Ha eğer, çoğunluktaki medya sahipliklerine duyduğunuz “kirli güven”in bir sonucu olarak, yeni havalimanında çalışan işçiler ölseler dahi nasılsa duyulmaz, kazara duyulursa örtbas edilmesi gerekir ve nihayet her büyük altyapı projesinde rastlanan, kaybı normal karşılanması gereken canlılardır diye düşünüyorsanız zaten mesele yok…
Ama eğer böyle düşünmüyorsanız ortada ses vermeniz gereken ciddi bir mesele var.
REJİMİN SAĞLAMA İŞLEMİ
Evet biliyoruz, dünyanın en büyük havalimanı 29 Ekim 2018 Pazartesi günü yani Cumhuriyet Bayramı'nda, yani Atatürk'ün kurduğu Cumhuriyet'in 95. yılında açılacak.
Ve sıradan bir ulaştırma/altyapı projesinin açılışı olmayacak bu. Yeni havalimanının “dünyanın en büyüğü” sıfatıyla iç içe geçmiş biçimde, yeni rejimin sağlamasının yapılacağı bir rövanş alanı olduğunu biliyoruz çünkü.
Yüklenen bu ağır misyon sebebiyle İstanbul Yeni Havalimanı'nın adeta bir tabuya dönüştürülmek istendiğini, bu nedenle yapım süreçlerine dönük hukuksal, toplumsal ve mali eleştirilerin vatana ihanete varacak ölçüde kriminalize edildiğini de biliyoruz (Metrosu bile hazır edilememiş olsa da.)

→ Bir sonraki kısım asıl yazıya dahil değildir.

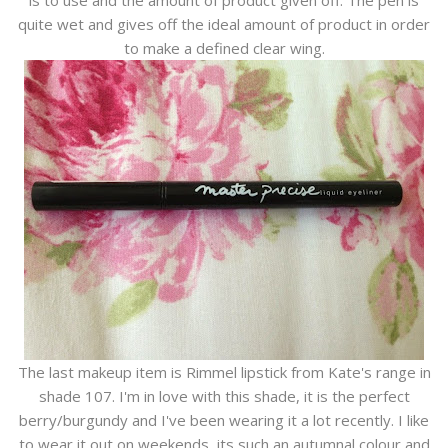
is to use and the amount of product given off. The pen is
quite wet and gives off the ideal amount of product in order
to make a defined clear wing.
The last makeup item is Rimmel lipstick from Kate's range in
shade 107. I'm in love with this shade, it is the perfect
berry/burgundy and I've been wearing it a lot recently. I like
to wear it out on weekends, its such an autumnal colour and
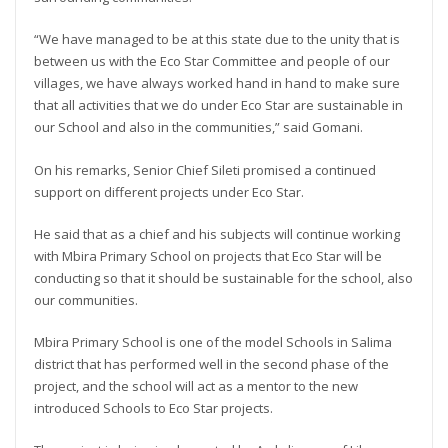
“We have managed to be at this state due to the unity that is
between us with the Eco Star Committee and people of our
villages, we have always worked hand in hand to make sure
that all activities that we do under Eco Star are sustainable in
our School and also in the communities,” said Gomani.
On his remarks, Senior Chief Sileti promised a continued
support on different projects under Eco Star.
He said that as a chief and his subjects will continue working
with Mbira Primary School on projects that Eco Star will be
conducting so that it should be sustainable for the school, also
our communities.
Mbira Primary School is one of the model Schools in Salima
district that has performed well in the second phase of the
project, and the school will act as a mentor to the new
introduced Schools to Eco Star projects.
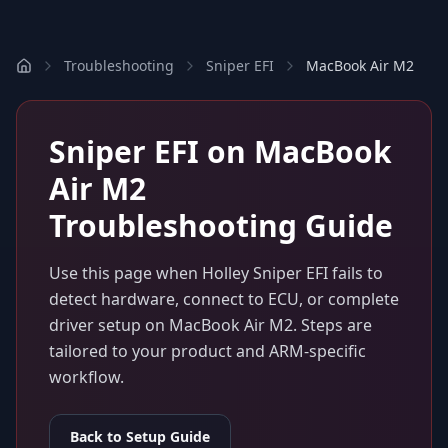
Troubleshooting
Sniper EFI
MacBook Air M2
Sniper EFI
on
MacBook
Air M2
Troubleshooting Guide
Use this page when
Holley Sniper EFI
fails to
detect hardware, connect to ECU, or complete
driver setup on
MacBook Air M2
. Steps are
tailored to your product and ARM-specific
workflow.
Back to Setup Guide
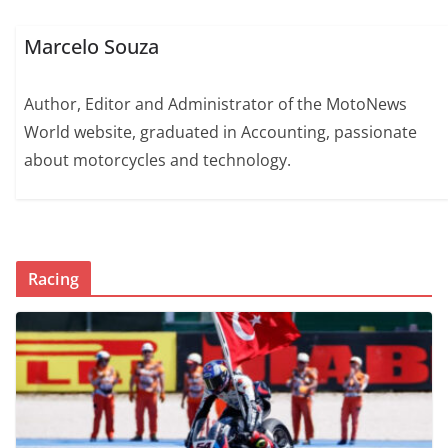
Marcelo Souza
Author, Editor and Administrator of the MotoNews
World website, graduated in Accounting, passionate
about motorcycles and technology.
Racing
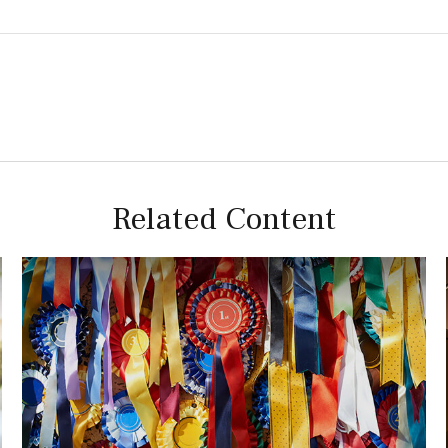
Related Content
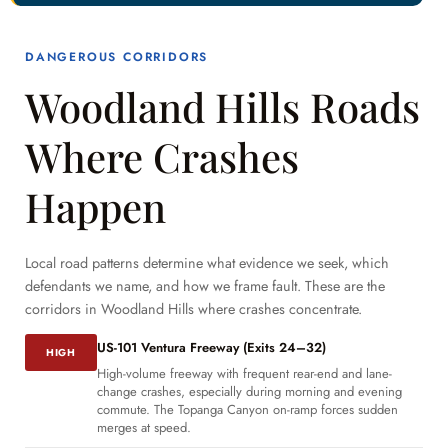
DANGEROUS CORRIDORS
Woodland Hills Roads
Where Crashes
Happen
Local road patterns determine what evidence we seek, which
defendants we name, and how we frame fault. These are the
corridors in Woodland Hills where crashes concentrate.
US-101 Ventura Freeway (Exits 24–32)
HIGH
High-volume freeway with frequent rear-end and lane-
change crashes, especially during morning and evening
commute. The Topanga Canyon on-ramp forces sudden
merges at speed.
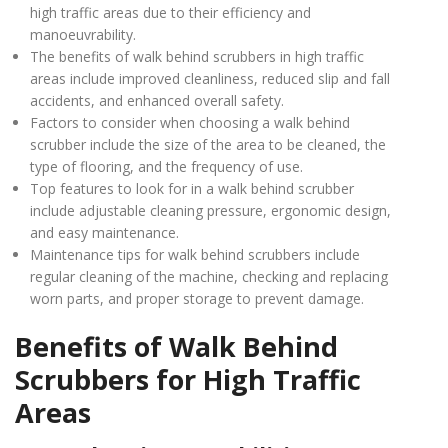
high traffic areas due to their efficiency and
manoeuvrability.
The benefits of walk behind scrubbers in high traffic
areas include improved cleanliness, reduced slip and fall
accidents, and enhanced overall safety.
Factors to consider when choosing a walk behind
scrubber include the size of the area to be cleaned, the
type of flooring, and the frequency of use.
Top features to look for in a walk behind scrubber
include adjustable cleaning pressure, ergonomic design,
and easy maintenance.
Maintenance tips for walk behind scrubbers include
regular cleaning of the machine, checking and replacing
worn parts, and proper storage to prevent damage.
Benefits of Walk Behind
Scrubbers for High Traffic
Areas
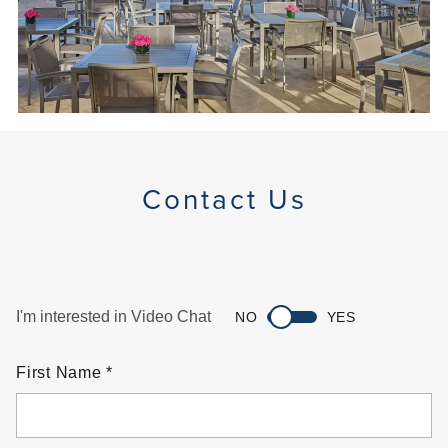
Contact Us
I'm interested in Video Chat
NO
YES
First Name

Fakat bütün bunları bilmek, o şantiye alanında süren hukuksuzlukları, kısılan sesleri dile getirmeye engel değil.
SUSKUNLUK İKRAR MI?
İstanbul Yeni Havalimanı'nda insanlık dışı çalışma koşullarını protesto ettikleri için 30 işçi cezaevinde (6'sı geçenlerde tahliye edildi). Zaman baskısı altında çalıştırılan işçilere gözdağı niteliği taşıyan bu tutukluluk hali sürerken, üç aylık maaşlarının ödenmediği gerekçesiyle bir grup işçinin işi bıraktığını çok az kişi duydu.
Keza, yine birkaç gün önce -Dev Yapı İş Sendikası sosyal medya hesabından yapılan duyuru sonucu- bir işçinin öldüğü ve adının belli olmadığı da…
Kimliği bilinmeyen işçinin cesedinin rögara atıldığı, orada Nepalli işçiler tarafından bulunduğu söylentilerine herhangi bir yalanlama gelmedi.
Ne işçi arkadaşlarının olay yerinden gönderdiği fotoğraflara ne de jandarmanın olay yerini çevirdiğine dönük paylaşımlara.
Bütün bunların anlamı nedir?
Patronların, bürokratların, kamu görevlisi ve şirket yetkililerinin bu suskunluğu, iş kazası görünümlü bu ölümlerin ikrarı ve “Nasılsa yoksullar” diye üzerlerinin sonsuza dek kapatılacağı anlamına mı geliyor?
Hiç değilse bunun yanıtı verilsin de “kimsesizlerin kimsesi Cumhuriyet”in bayramına, 29 Ekim'e rastlatılan bu açılışın anlamı üzerine bir kez daha düşünelim.